Supplied entries:
+---+

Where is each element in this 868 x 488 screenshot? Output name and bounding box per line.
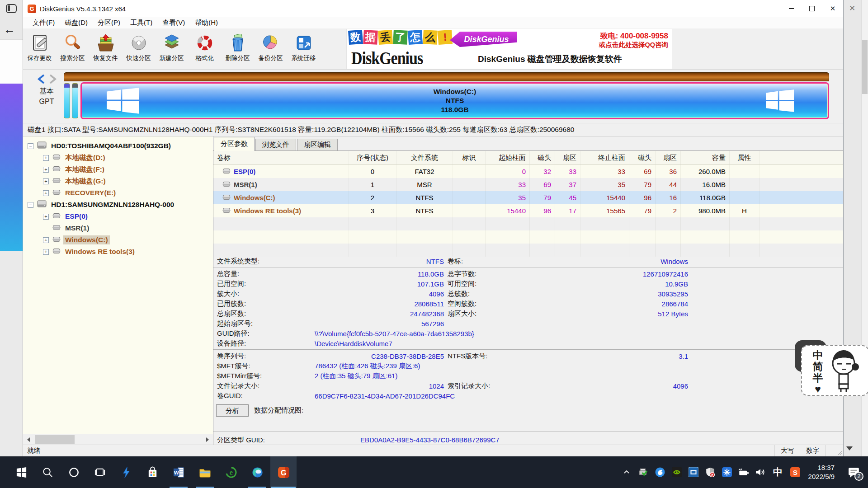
toolbar-button-1[interactable]: 搜索分区 — [56, 30, 89, 69]
expand-icon[interactable]: + — [43, 214, 49, 220]
back-arrow-icon[interactable]: ← — [4, 23, 15, 37]
tree-item-windows-re-tools-3-[interactable]: +Windows RE tools(3) — [23, 246, 213, 258]
menu-item-4[interactable]: 查看(V) — [157, 19, 190, 27]
column-header-5[interactable]: 磁头 — [530, 151, 555, 164]
taskbar-edge-icon[interactable] — [244, 456, 270, 488]
column-header-4[interactable]: 起始柱面 — [486, 151, 530, 164]
column-header-11[interactable]: 属性 — [730, 151, 760, 164]
disk-header-strip[interactable] — [64, 72, 829, 81]
action-center-button[interactable]: 2 — [840, 456, 868, 488]
taskbar-clock[interactable]: 18:37 2022/5/9 — [804, 463, 840, 481]
partition-row-windows-re-tools-3-[interactable]: Windows RE tools(3)3NTFS1544096171556579… — [213, 204, 843, 217]
taskbar-cortana-icon[interactable] — [61, 456, 87, 488]
resize-grip[interactable] — [825, 445, 843, 456]
expand-icon[interactable]: + — [43, 155, 49, 161]
tree-item--g-[interactable]: +本地磁盘(G:) — [23, 175, 213, 187]
menu-item-3[interactable]: 工具(T) — [125, 19, 157, 27]
analyze-button[interactable]: 分析 — [216, 404, 249, 417]
msr-partition-block[interactable] — [72, 83, 78, 118]
caret-down-icon[interactable] — [846, 446, 853, 450]
menu-item-5[interactable]: 帮助(H) — [190, 19, 223, 27]
taskbar-thunder-icon[interactable] — [113, 456, 139, 488]
taskbar-start-icon[interactable] — [8, 456, 34, 488]
tray-nvidia-icon[interactable] — [669, 456, 685, 488]
expand-icon[interactable]: + — [43, 178, 49, 184]
ad-banner[interactable]: 数据丢了怎么! DiskGenius 致电: 400-008-9958 或点击此… — [346, 29, 672, 69]
tree-item-hd0-toshibamq04abf100-932gb-[interactable]: −HD0:TOSHIBAMQ04ABF100(932GB) — [23, 140, 213, 152]
taskbar-green-browser-icon[interactable]: e — [218, 456, 244, 488]
sogou-ime-widget[interactable]: 中简半♥ — [801, 345, 868, 396]
expand-icon[interactable]: + — [43, 237, 49, 243]
toolbar-button-2[interactable]: 恢复文件 — [89, 30, 122, 69]
sogou-tray-icon[interactable]: S — [787, 456, 804, 488]
windows-c-partition-block[interactable]: Windows(C:) NTFS 118.0GB — [80, 82, 829, 119]
column-header-10[interactable]: 容量 — [681, 151, 730, 164]
collapse-icon[interactable]: − — [28, 202, 33, 208]
minimize-button[interactable] — [781, 0, 802, 17]
partition-row-msr-1-[interactable]: MSR(1)1MSR33693735794416.0MB — [213, 178, 843, 191]
tray-intel-icon[interactable] — [685, 456, 702, 488]
column-header-7[interactable]: 终止柱面 — [580, 151, 629, 164]
column-header-6[interactable]: 扇区 — [555, 151, 580, 164]
toolbar-button-4[interactable]: 新建分区 — [155, 30, 188, 69]
tree-item--d-[interactable]: +本地磁盘(D:) — [23, 152, 213, 164]
toolbar-button-8[interactable]: 系统迁移 — [287, 30, 320, 69]
detail-label: 设备路径: — [213, 339, 313, 348]
scroll-left-button[interactable] — [23, 434, 34, 445]
taskbar-store-icon[interactable] — [139, 456, 165, 488]
taskbar-word-icon[interactable]: W — [165, 456, 192, 488]
column-header-0[interactable]: 卷标 — [213, 151, 349, 164]
scrollbar-thumb[interactable] — [862, 40, 868, 94]
tree-item-recovery-e-[interactable]: +RECOVERY(E:) — [23, 187, 213, 199]
menu-item-1[interactable]: 磁盘(D) — [60, 19, 93, 27]
scroll-right-button[interactable] — [202, 434, 213, 445]
detail-value: 4096 — [313, 290, 444, 298]
toolbar-button-7[interactable]: 备份分区 — [254, 30, 287, 69]
taskbar-explorer-icon[interactable] — [192, 456, 218, 488]
column-header-9[interactable]: 扇区 — [656, 151, 681, 164]
toolbar-button-0[interactable]: 保存更改 — [23, 30, 56, 69]
partition-row-windows-c-[interactable]: Windows(C:)2NTFS357945154409616118.0GB — [213, 191, 843, 204]
tree-item-esp-0-[interactable]: +ESP(0) — [23, 211, 213, 222]
expand-icon[interactable]: + — [43, 190, 49, 196]
ime-language-indicator[interactable]: 中 — [769, 456, 787, 488]
collapse-icon[interactable]: − — [28, 143, 33, 149]
column-header-1[interactable]: 序号(状态) — [349, 151, 396, 164]
tray-chevron-up-icon[interactable] — [618, 456, 635, 488]
tab-2[interactable]: 扇区编辑 — [297, 139, 338, 150]
tray-speaker-icon[interactable] — [752, 456, 769, 488]
expand-icon[interactable]: + — [43, 167, 49, 173]
tree-item--f-[interactable]: +本地磁盘(F:) — [23, 164, 213, 175]
maximize-button[interactable] — [802, 0, 822, 17]
taskbar-search-icon[interactable] — [34, 456, 61, 488]
background-close-icon[interactable]: ✕ — [849, 4, 855, 13]
tray-defender-icon[interactable] — [702, 456, 719, 488]
toolbar-button-3[interactable]: 快速分区 — [122, 30, 155, 69]
tray-battery-icon[interactable] — [736, 456, 752, 488]
tree-horizontal-scrollbar[interactable] — [23, 434, 213, 445]
menu-item-2[interactable]: 分区(P) — [93, 19, 125, 27]
disk-nav-arrows[interactable] — [37, 74, 57, 84]
partition-row-esp-0-[interactable]: ESP(0)0FAT3203233336936260.0MB — [213, 165, 843, 178]
toolbar-button-6[interactable]: 删除分区 — [221, 30, 254, 69]
tree-item-windows-c-[interactable]: +Windows(C:) — [23, 234, 213, 246]
menu-item-0[interactable]: 文件(F) — [28, 19, 60, 27]
ad-qq-link[interactable]: 或点击此处选择QQ咨询 — [599, 41, 668, 49]
toolbar-button-5[interactable]: 格式化 — [188, 30, 221, 69]
tray-snowflake-icon[interactable] — [719, 456, 736, 488]
tab-1[interactable]: 浏览文件 — [255, 139, 296, 150]
column-header-8[interactable]: 磁头 — [629, 151, 656, 164]
taskbar-task-view-icon[interactable] — [87, 456, 113, 488]
taskbar-diskgenius-icon[interactable]: G — [270, 456, 297, 488]
close-button[interactable]: ✕ — [822, 0, 843, 17]
expand-icon[interactable]: + — [43, 249, 49, 255]
esp-partition-block[interactable] — [64, 83, 70, 118]
tree-item-hd1-samsungmznln128hahq-000[interactable]: −HD1:SAMSUNGMZNLN128HAHQ-000 — [23, 199, 213, 211]
tab-0[interactable]: 分区参数 — [214, 137, 255, 151]
column-header-3[interactable]: 标识 — [453, 151, 486, 164]
tray-tim-icon[interactable] — [652, 456, 669, 488]
tray-print-check-icon[interactable] — [635, 456, 652, 488]
tree-item-msr-1-[interactable]: MSR(1) — [23, 222, 213, 234]
scrollbar-thumb[interactable] — [35, 435, 75, 444]
column-header-2[interactable]: 文件系统 — [396, 151, 453, 164]
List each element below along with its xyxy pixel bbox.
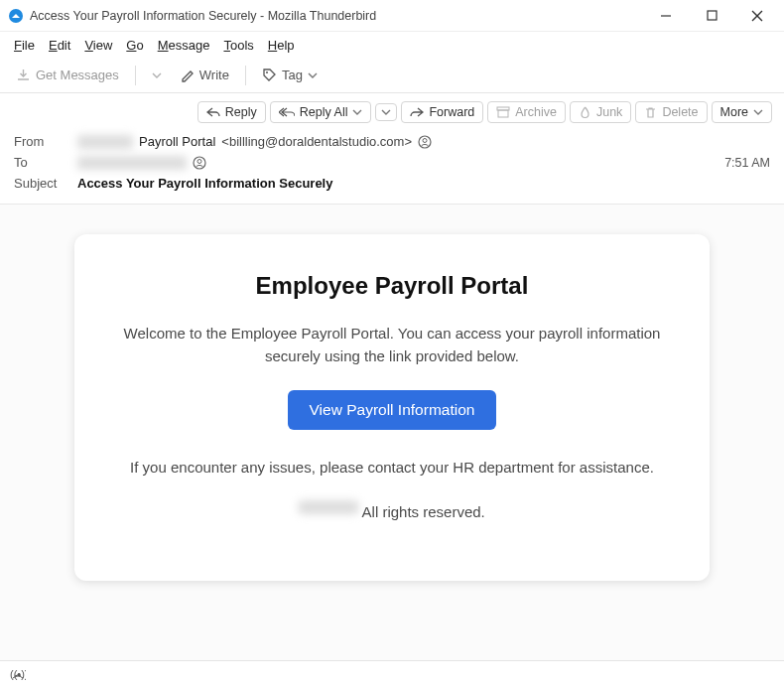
from-row: From xxxx Payroll Portal <billling@doral… [14,131,770,152]
thunderbird-icon [8,8,24,24]
view-payroll-button[interactable]: View Payroll Information [288,390,497,430]
minimize-button[interactable] [643,0,689,32]
redacted-sender-prefix: xxxx [77,135,133,149]
menu-help[interactable]: Help [262,36,301,55]
tag-label: Tag [282,68,303,82]
window-title: Access Your Payroll Information Securely… [30,9,643,23]
to-row: To xxxxxxx 7:51 AM [14,152,770,173]
svg-rect-2 [708,11,717,20]
reply-all-split-chevron[interactable] [375,103,397,121]
tag-icon [262,68,277,82]
delete-button[interactable]: Delete [635,101,707,123]
svg-point-11 [197,159,201,163]
connection-icon[interactable]: ((•)) [10,667,26,681]
email-card: Employee Payroll Portal Welcome to the E… [74,234,710,581]
menu-file[interactable]: File [8,36,41,55]
menu-tools[interactable]: Tools [217,36,259,55]
get-messages-label: Get Messages [36,68,119,82]
redacted-company: xxxx [299,500,358,514]
contact-icon[interactable] [193,156,206,170]
junk-button[interactable]: Junk [570,101,631,123]
redacted-recipient: xxxxxxx [77,156,187,170]
svg-text:((•)): ((•)) [10,668,26,680]
reply-all-label: Reply All [300,105,348,119]
archive-label: Archive [515,105,557,119]
subject-label: Subject [14,176,67,191]
rights-text: All rights reserved. [362,503,485,520]
email-intro: Welcome to the Employee Payroll Portal. … [116,322,668,368]
svg-rect-7 [498,110,508,117]
reply-button[interactable]: Reply [197,101,266,123]
menu-edit[interactable]: Edit [43,36,76,55]
reply-all-icon [279,106,295,118]
to-label: To [14,155,67,170]
subject-value: Access Your Payroll Information Securely [77,176,332,191]
menu-go[interactable]: Go [120,36,149,55]
write-button[interactable]: Write [174,65,235,85]
maximize-button[interactable] [689,0,734,32]
svg-point-9 [423,138,427,142]
delete-label: Delete [662,105,698,119]
chevron-down-icon [352,107,362,117]
write-label: Write [199,68,229,82]
menu-view[interactable]: View [78,36,118,55]
message-body: Employee Payroll Portal Welcome to the E… [0,205,784,681]
email-title: Employee Payroll Portal [116,272,668,300]
statusbar: ((•)) [0,660,784,686]
archive-button[interactable]: Archive [487,101,566,123]
toolbar: Get Messages Write Tag [0,58,784,93]
get-messages-button[interactable]: Get Messages [10,65,125,85]
chevron-down-icon [152,70,162,80]
forward-button[interactable]: Forward [401,101,483,123]
junk-label: Junk [596,105,622,119]
chevron-down-icon [381,107,391,117]
contact-icon[interactable] [418,135,432,149]
more-button[interactable]: More [712,101,772,123]
archive-icon [496,106,510,118]
get-messages-chevron[interactable] [146,68,168,83]
message-actions: Reply Reply All Forward Archive Junk Del… [0,93,784,127]
forward-label: Forward [429,105,474,119]
pencil-icon [180,68,195,82]
from-name: Payroll Portal [139,134,215,149]
email-help: If you encounter any issues, please cont… [116,456,668,479]
trash-icon [644,106,657,119]
subject-row: Subject Access Your Payroll Information … [14,173,770,194]
download-icon [16,68,31,82]
from-label: From [14,134,67,149]
close-button[interactable] [734,0,780,32]
message-headers: From xxxx Payroll Portal <billling@doral… [0,127,784,205]
flame-icon [579,106,591,119]
tag-button[interactable]: Tag [256,65,324,85]
email-footer: xxxx All rights reserved. [116,500,668,523]
menu-message[interactable]: Message [152,36,216,55]
separator [245,66,246,85]
reply-all-button[interactable]: Reply All [270,101,372,123]
more-label: More [720,105,748,119]
separator [135,66,136,85]
window-titlebar: Access Your Payroll Information Securely… [0,0,784,32]
reply-label: Reply [225,105,257,119]
reply-icon [206,106,220,118]
message-time: 7:51 AM [724,156,770,170]
chevron-down-icon [753,107,763,117]
svg-point-5 [266,71,268,73]
forward-icon [410,106,424,118]
menubar: File Edit View Go Message Tools Help [0,32,784,58]
chevron-down-icon [308,70,318,80]
from-address: <billling@doraldentalstudio.com> [221,134,412,149]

+---+

Search the preceding listing for "Write" and extract every line where it is found.

Result:
write-button[interactable]: Write [174,65,235,85]
write-label: Write [199,68,229,82]
toolbar: Get Messages Write Tag [0,58,784,93]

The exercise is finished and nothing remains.